- _Directions_: Nothing but the lines from the one containing "Prsten Fairy bílé zlato" through the last line of the records below should be copied, exactly and without pictures.

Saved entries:
---------------

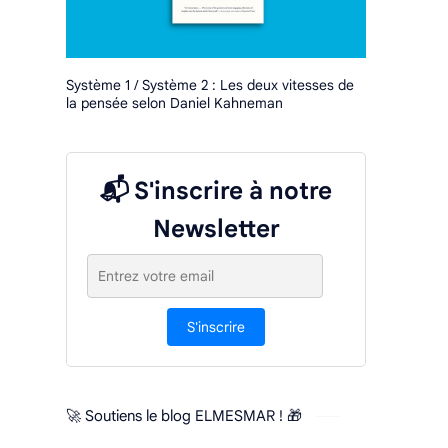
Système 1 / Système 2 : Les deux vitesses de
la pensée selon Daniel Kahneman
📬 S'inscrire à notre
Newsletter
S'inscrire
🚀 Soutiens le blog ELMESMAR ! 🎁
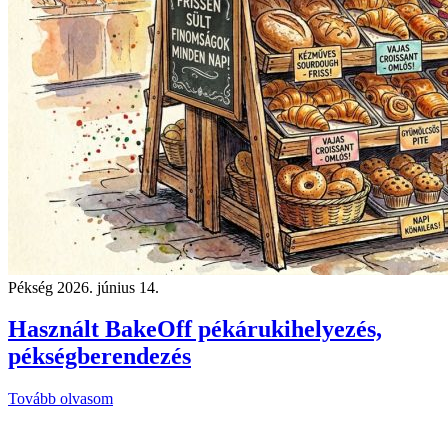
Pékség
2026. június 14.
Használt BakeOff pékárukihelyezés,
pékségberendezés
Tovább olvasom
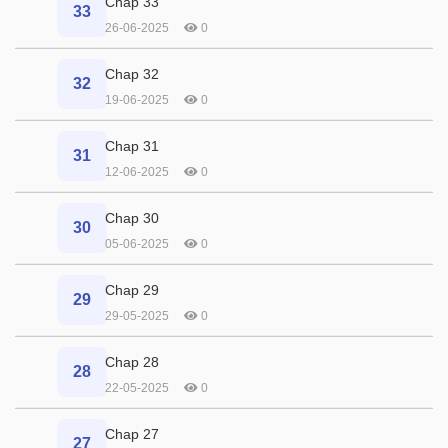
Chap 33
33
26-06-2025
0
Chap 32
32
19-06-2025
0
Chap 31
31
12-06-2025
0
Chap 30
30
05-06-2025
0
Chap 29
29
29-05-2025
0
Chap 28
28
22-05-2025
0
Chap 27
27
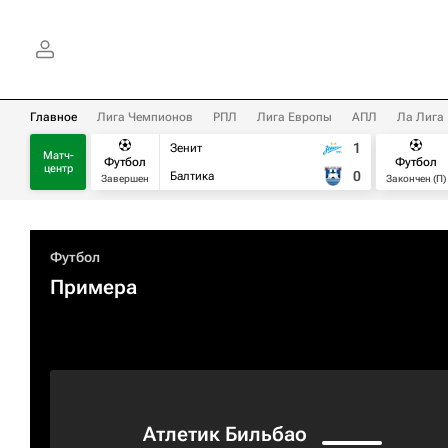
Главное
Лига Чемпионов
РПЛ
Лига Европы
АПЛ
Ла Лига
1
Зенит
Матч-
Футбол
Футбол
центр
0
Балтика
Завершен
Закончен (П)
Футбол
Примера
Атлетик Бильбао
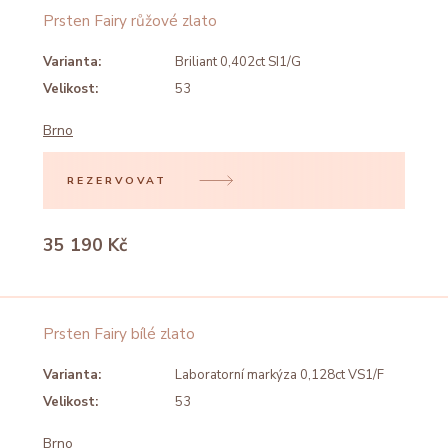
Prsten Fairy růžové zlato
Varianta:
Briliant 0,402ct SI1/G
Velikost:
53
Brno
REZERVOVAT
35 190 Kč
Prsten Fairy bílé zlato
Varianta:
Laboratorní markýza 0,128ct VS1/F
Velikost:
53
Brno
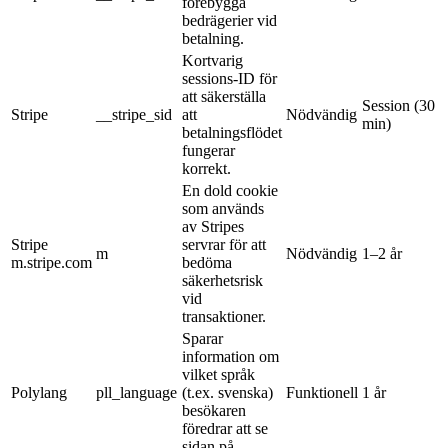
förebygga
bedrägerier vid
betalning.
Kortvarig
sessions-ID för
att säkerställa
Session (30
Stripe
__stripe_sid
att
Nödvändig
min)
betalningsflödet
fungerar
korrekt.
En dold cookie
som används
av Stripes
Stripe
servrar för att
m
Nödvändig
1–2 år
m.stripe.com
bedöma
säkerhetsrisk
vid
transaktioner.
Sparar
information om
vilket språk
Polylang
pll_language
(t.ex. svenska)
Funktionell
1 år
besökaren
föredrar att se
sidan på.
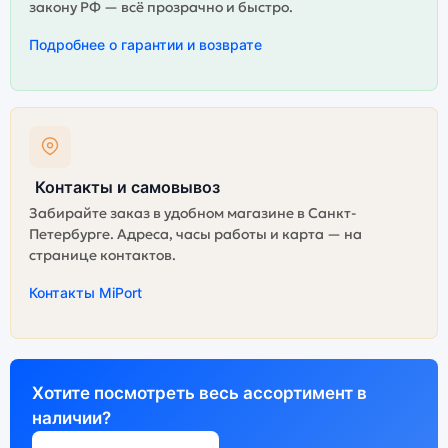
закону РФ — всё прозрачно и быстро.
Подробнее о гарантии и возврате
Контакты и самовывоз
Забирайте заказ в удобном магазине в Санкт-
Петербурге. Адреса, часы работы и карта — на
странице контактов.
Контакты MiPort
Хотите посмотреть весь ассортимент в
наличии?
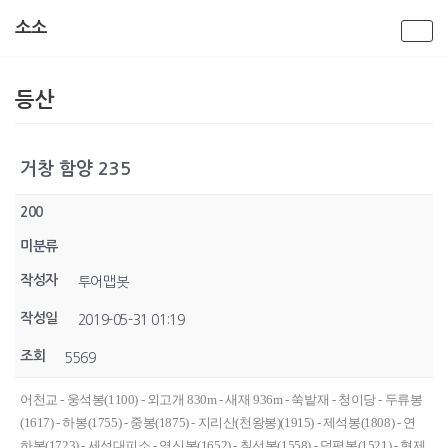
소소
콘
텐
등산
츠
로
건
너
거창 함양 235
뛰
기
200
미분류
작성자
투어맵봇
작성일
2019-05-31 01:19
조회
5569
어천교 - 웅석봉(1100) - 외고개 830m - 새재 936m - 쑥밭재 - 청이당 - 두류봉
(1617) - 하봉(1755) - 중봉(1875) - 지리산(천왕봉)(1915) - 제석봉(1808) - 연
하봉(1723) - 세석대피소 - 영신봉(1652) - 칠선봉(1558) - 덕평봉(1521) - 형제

---------------

- _Result below_:
Prsten Fairy bílé zlato
Varianta:
Laboratorní markýza 0,128ct VS1/F
Velikost:
53
Brno
förebygga
bedrägerier vid
betalning.
Kortvarig
sessions-ID för
att säkerställa
Session (30
Stripe
__stripe_sid
att
Nödvändig
min)
betalningsflödet
fungerar
korrekt.
En dold cookie
som används
av Stripes
Stripe
servrar för att
m
Nödvändig
1–2 år
m.stripe.com
bedöma
säkerhetsrisk
vid
transaktioner.
Sparar
information om
vilket språk
Polylang
pll_language
(t.ex. svenska)
Funktionell
1 år
besökaren
föredrar att se
sidan på.
закону РФ — всё прозрачно и быстро.
Подробнее о гарантии и возврате
Контакты и самовывоз
Забирайте заказ в удобном магазине в Санкт-
Петербурге. Адреса, часы работы и карта — на
странице контактов.
Контакты MiPort
Хотите посмотреть весь ассортимент в
наличии?
소소
콘
텐
등산
츠
로
건
너
거창 함양 235
뛰
기
200
미분류
작성자
투어맵봇
작성일
2019-05-31 01:19
조회
5569
어천교 - 웅석봉(1100) - 외고개 830m - 새재 936m - 쑥밭재 - 청이당 - 두류봉
(1617) - 하봉(1755) - 중봉(1875) - 지리산(천왕봉)(1915) - 제석봉(1808) - 연
하봉(1723) - 세석대피소 - 영신봉(1652) - 칠선봉(1558) - 덕평봉(1521) - 형제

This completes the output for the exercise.